Similarly, Moore challenged his classmates to know what their dreams are and follow them. “Find something that motivates you, no matter how big or small,” he said. “Find your passion!” To this point, he added, his passions had been academics and music.

“Don’t just come up with your dreams, follow them,” he said, and he referenced The Rocky Horror Picture Show familiar saying, “Don’t dream it, be it.”

In offering other tips of advice, Moore said, “We must learn to win with the cards that we have been dealt ... Do what makes you uncomfortable ... Make yourself vulnerable, it is only then you can grow ... Don’t say you’re going to do something, do what Nike says best, ‘Just Do It.’”

After relaying an account of his own setback with the music school at the University of Georgia, Moore said, “When your dreams seem to crash and burn, use it to your advantage to see what you can be doing better. This really helps you realize what you really want to do with your life as well. I like to think of rock bottom as a foundation to grow on.”

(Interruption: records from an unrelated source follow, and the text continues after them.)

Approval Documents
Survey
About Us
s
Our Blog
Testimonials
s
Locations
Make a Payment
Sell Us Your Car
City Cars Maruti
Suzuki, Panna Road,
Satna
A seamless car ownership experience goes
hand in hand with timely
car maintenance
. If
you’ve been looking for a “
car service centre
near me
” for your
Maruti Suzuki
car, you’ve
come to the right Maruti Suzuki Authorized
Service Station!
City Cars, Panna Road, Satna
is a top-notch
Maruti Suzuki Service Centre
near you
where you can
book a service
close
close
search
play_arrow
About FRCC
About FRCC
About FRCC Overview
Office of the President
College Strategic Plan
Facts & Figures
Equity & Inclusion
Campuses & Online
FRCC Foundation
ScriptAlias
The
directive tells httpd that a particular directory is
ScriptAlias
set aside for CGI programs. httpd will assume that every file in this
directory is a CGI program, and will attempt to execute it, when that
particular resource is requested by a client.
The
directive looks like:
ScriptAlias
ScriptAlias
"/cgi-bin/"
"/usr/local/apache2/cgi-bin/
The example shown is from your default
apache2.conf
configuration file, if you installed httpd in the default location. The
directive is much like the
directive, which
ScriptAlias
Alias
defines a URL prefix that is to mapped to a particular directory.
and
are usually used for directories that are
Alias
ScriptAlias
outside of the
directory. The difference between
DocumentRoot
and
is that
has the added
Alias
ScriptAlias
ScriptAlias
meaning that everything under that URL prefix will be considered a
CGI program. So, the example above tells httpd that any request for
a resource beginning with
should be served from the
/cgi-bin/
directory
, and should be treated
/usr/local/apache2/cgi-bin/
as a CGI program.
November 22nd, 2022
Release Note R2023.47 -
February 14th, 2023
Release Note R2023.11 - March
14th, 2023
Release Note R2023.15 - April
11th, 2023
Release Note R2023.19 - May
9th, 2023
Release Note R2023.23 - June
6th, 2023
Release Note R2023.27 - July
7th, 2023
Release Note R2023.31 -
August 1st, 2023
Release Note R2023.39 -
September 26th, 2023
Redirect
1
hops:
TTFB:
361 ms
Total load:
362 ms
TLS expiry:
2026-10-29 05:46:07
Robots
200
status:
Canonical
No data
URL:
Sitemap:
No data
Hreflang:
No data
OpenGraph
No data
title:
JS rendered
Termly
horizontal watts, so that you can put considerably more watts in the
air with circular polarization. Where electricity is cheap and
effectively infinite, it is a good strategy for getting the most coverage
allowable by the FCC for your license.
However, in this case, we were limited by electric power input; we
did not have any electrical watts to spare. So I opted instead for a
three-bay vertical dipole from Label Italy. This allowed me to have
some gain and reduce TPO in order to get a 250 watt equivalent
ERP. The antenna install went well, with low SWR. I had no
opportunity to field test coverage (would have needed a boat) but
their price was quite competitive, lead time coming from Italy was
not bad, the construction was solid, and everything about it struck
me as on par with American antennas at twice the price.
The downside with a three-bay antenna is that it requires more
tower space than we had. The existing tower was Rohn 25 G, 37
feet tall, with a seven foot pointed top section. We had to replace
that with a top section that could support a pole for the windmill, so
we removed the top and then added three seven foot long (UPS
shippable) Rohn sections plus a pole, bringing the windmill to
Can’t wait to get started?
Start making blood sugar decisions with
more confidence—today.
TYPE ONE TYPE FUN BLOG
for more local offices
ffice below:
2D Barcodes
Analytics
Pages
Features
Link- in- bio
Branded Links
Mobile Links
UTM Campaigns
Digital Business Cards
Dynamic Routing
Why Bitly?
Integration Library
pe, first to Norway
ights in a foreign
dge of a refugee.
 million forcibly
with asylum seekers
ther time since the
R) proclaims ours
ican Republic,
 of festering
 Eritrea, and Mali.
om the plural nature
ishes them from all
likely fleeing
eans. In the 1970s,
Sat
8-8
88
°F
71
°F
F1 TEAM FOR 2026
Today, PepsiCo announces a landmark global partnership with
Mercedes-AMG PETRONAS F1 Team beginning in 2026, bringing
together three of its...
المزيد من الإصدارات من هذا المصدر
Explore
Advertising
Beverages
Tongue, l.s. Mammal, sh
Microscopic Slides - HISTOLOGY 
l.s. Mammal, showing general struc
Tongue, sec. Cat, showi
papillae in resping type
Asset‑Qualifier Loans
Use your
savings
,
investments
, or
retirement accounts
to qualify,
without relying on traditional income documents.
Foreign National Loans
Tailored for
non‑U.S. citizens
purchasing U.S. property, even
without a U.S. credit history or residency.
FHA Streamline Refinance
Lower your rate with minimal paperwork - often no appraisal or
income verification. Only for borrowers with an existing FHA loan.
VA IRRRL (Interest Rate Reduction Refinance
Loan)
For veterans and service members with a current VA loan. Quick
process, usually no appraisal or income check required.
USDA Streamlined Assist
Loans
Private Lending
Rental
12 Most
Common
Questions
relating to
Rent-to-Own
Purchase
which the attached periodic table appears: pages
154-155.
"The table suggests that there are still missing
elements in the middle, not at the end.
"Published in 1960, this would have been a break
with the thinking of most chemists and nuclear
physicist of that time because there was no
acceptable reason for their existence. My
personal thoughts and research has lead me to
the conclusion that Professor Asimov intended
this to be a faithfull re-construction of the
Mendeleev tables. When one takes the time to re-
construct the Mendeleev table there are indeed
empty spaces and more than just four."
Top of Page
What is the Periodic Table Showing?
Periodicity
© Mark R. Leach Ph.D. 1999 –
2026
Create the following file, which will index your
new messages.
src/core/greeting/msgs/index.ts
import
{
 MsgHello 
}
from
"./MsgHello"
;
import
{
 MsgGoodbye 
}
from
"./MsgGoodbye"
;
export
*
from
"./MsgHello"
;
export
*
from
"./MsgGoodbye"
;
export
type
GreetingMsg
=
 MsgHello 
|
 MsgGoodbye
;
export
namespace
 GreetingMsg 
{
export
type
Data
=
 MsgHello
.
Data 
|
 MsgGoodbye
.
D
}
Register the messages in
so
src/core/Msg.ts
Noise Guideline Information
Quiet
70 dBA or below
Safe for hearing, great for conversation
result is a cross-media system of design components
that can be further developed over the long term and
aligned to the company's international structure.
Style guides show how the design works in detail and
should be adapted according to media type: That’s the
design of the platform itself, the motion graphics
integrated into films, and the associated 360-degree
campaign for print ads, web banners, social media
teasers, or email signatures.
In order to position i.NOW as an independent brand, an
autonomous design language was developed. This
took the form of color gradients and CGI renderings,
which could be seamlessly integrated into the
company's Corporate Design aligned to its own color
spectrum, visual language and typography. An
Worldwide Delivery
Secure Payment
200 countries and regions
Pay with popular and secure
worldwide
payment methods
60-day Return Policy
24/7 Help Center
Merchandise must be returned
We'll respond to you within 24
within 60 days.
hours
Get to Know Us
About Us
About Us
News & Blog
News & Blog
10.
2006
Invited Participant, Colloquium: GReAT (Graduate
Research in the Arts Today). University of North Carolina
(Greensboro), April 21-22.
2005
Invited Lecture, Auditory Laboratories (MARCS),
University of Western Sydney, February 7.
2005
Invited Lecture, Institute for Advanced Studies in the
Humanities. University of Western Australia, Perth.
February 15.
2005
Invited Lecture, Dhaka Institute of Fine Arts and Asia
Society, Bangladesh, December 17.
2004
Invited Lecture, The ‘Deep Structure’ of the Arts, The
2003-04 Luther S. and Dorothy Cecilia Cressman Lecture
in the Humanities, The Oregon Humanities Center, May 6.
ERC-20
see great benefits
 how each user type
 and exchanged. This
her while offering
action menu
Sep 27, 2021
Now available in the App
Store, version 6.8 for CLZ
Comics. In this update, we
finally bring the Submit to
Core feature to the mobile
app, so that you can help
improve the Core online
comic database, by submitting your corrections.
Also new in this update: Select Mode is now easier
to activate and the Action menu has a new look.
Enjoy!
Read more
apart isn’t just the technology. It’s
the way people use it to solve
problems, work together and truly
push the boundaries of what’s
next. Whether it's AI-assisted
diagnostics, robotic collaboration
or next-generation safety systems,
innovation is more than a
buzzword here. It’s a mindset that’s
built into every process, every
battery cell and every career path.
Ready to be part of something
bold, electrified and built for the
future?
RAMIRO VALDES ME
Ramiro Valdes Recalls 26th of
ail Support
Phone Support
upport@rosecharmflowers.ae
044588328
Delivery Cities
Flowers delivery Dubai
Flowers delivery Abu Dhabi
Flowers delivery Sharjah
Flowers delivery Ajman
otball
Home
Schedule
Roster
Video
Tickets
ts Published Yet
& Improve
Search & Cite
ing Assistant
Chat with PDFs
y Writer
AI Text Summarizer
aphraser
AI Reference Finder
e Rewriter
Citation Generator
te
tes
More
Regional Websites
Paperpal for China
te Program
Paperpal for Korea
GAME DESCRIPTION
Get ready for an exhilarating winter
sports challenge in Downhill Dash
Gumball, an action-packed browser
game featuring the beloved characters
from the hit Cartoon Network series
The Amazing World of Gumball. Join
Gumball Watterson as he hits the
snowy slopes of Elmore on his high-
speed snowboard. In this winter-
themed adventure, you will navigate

Bailey observed that “when one door shuts, a hundred more open. Every one of us is closing a door and has a multitude before us to choose from. Some lead to very normal lives, some lead to extraordinary lives, and come, no matter how much we hate it, lead to places that no one wants to be.”

He finished with words of encouragement, telling his classmates to “be courageous. Don’t dwell on the past. Always look forward to the next step in life. Know what you can change in life and chase your dreams with all the fierceness that you can muster and maybe you will open the door that leads to the place you most desire.”

Speaking for her classmates as their president, Tenoria Tate said, “On behalf of the class of 2018, I would like to thank each and every parent or guardian ... Throughout the years, we know we put you through a lot but with- out your love, care, and undeniable support, we couldn’t have made it without you.”

Tate characterized her class as “the best class ever to walk through the doors of W-WCHS. Our mixture of intelligence, disruptiveness, athleticism, and humor made a great impact over the past four years.”

After the addresses, W-WCHS Principal Robert Wheeler presented a diploma to each of the graduates, and Wilkes County Superintendent Dr. Rosemary W. Caddell certified the graduates with the words the students have waited 12 years to hear: “Graduates of the Class of 2018, you may turn your tassels!”

After the Tiger Band played the recessional, families and friends followed the time-honored tradition of hugging, congratulating, and taking photos of their new graduates.

Senior class advisors at W-WCHS are Jessica Clarke, Don Keiser, Michelle Mickens, Jarrod Toner, T.C. Jay, Brian Lewis, LaVonda Tanner, and Drew Wilson.

The annual presentation of the graduates’ senior photos is included in this issue of The News-Reporter beginning on page 13.